After a strong sermon warning that too many Jews have been leaving the faith, Elzer explains his strategy for fighting back. First, he called Bosson to ask for a list of his congregants and to suggest that Southside's members might be interested in hearing the Jewish "side of the story." Not surprisingly, Bosson refused. So Elzer proposed Plan B: buying ad space in The Savannah Morning News. "There are people out there who are hungry for spiritual understanding," the rabbi explains. "We should reach out to them. I promise you it will be a tasteful ad. Let's just call it an invitation."

Many of Elzer's congregants are skeptical of Plan B, and the question of whether it is right and wise to mount a serious counter-missionary effort remains a matter of hot debate among Savannah's Jews. Some fear opening up a "free agency system" of religion. Potential converts, they say, will simply choose the faith that offers the sweetest deal--the most perks and the easiest entry. These objectors fear Jewish missionaries will debase Judaism in trying to boost the faith, in what one congregrant calls "a race to the bottom." "For the Baptists, you only have to say you believe in Christ and, poof, you're in," says Jerome, an elderly Jew who refused to give his last name, lest he provoke evangelicals to call him at home. "If we want to get the unreligious, we're going to have to drop a lot of the prerequisites."

"I believe in truth in advertising," adds a dour older man who also won't give his name. "So what's the ad going to say? That it takes a lot of studying to convert, and when you finally become Jewish, your kids will have no friends and you'll be miserable? That's not going to work very well." Elzer insists the synagogue will run only vague ads that invite people to attend a ceremony or a class, or to meet with a rabbi. Those who seem serious about converting will be made aware of the risks involved. In the meantime, Elzer hasn't yet taken out any ads--he's still building support.

Now, the entire situation seems to be pretty close to a stalemate. While neither side speaks in hard data, the actual numbers of converts won by Baptists or Jews appears to be close to nil. James Sibley, who leads the Baptist conversion effort from Dallas, acknowledges that Jewish backlash nationwide has so far frustrated the attempt. What is more, the experience has not been pleasant. Sibley claims he has received death threats and refuses to have his picture taken by newspapers.

In Savannah, there is some muttering of escalation.
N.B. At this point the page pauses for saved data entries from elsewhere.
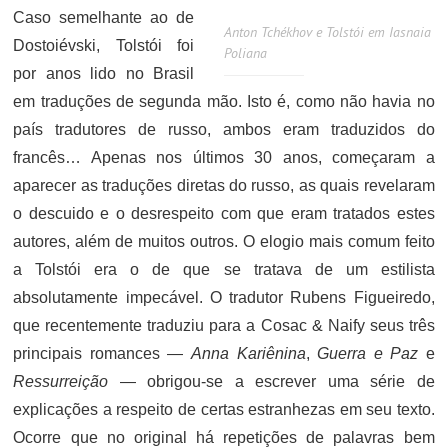
Caso semelhante ao de
Anton Tchékhov e Tolstói em Iasnaia
Dostoiévski, Tolstói foi
Poliana
por anos lido no Brasil
em traduções de segunda mão. Isto é, como não havia no
país tradutores de russo, ambos eram traduzidos do
francês… Apenas nos últimos 30 anos, começaram a
aparecer as traduções diretas do russo, as quais revelaram
o descuido e o desrespeito com que eram tratados estes
autores, além de muitos outros. O elogio mais comum feito
a Tolstói era o de que se tratava de um estilista
absolutamente impecável. O tradutor Rubens Figueiredo,
que recentemente traduziu para a Cosac & Naify seus três
principais romances —
Anna Kariênina
,
Guerra e Paz
e
Ressurreição
— obrigou-se a escrever uma série de
explicações a respeito de certas estranhezas em seu texto.
Ocorre que no original há repetições de palavras bem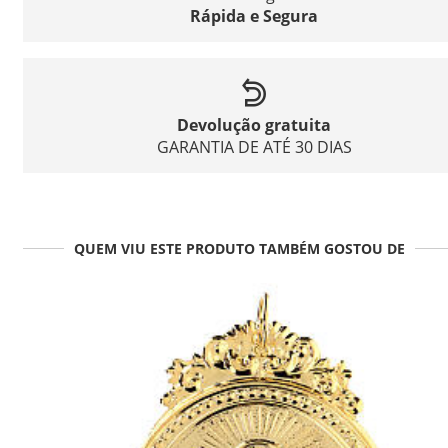
Rápida e Segura
Devolução gratuita
GARANTIA DE ATÉ 30 DIAS
QUEM VIU ESTE PRODUTO TAMBÉM GOSTOU DE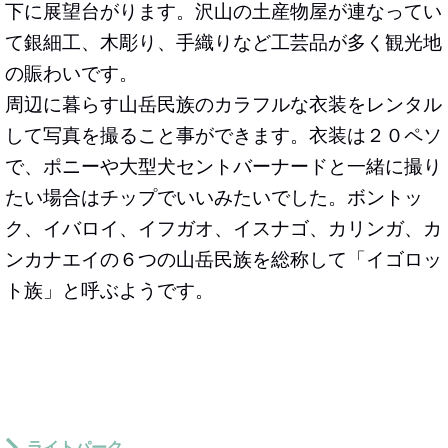
下に展望台がります。沢山の土産物屋が連なってい
て銀細工、木彫り、手織りなど工芸品が多く観光地
の賑わいです。
周辺に暮らす山岳民族のカラフルな衣装をレンタル
して写真を撮ること事ができます。衣装は２０ペソ
で、ポニーや大型犬セントバーナードと一緒に撮り
たい場合はチップでいいみたいでした。ボントッ
ク、イバロイ、イフガオ、イスナゴ、カリンガ、カ
ンカナエイの６つの山岳民族を総称して「イゴロッ
ト族」と呼ぶようです。
ライトパーク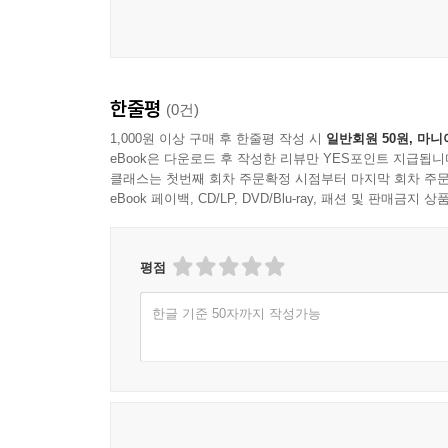
한줄평
(0건)
1,000원 이상 구매 후 한줄평 작성 시
일반회원 50원, 마니
eBook은 다운로드 후 작성한 리뷰만 YES포인트 지급됩니
클래스는 첫번째 회차 주문확정 시점부터 마지막 회차 주문
eBook 페이백, CD/LP, DVD/Blu-ray, 패션 및 판매금
평점
한글 기준 50자까지 작성가능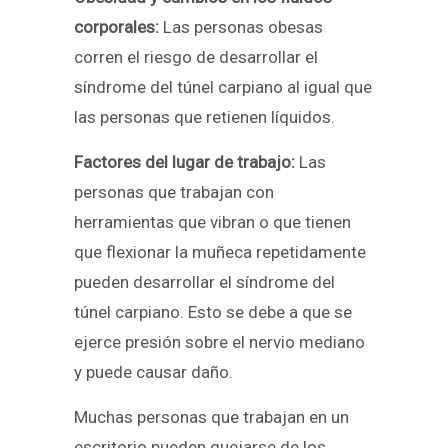
corporales:
Las personas obesas
corren el riesgo de desarrollar el
síndrome del túnel carpiano al igual que
las personas que retienen líquidos.
Factores del lugar de trabajo:
Las
personas que trabajan con
herramientas que vibran o que tienen
que flexionar la muñeca repetidamente
pueden desarrollar el síndrome del
túnel carpiano. Esto se debe a que se
ejerce presión sobre el nervio mediano
y puede causar daño.
Muchas personas que trabajan en un
escritorio pueden quejarse de los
The potential counter-campaign has some evanglicals worried. Billy Carthen, a Baptist who lives in a neighboring county, says just hearing about the ad makes his "ears burn." If Mickve Israel advertises, Carthen says, he and his friends will up the ante: they'll begin leafleting outside synagogues during Shabbot. And, certainly, Jim Johansen is not about to back down. When I asked him about the concept of dual-covenant theology, he was in a rush, anxious to get on the road and back to his chicken, but he stopped long enough to dismiss the idea. "Dual bullology," he said. "That's what I call it. God doesn't talk [puff] out of two sides [puff] of his mouth [puff, cough, wave cigarette in the air]. What's that mean? Right and wrong are both right? Go ahead, tell that to God. I dare you."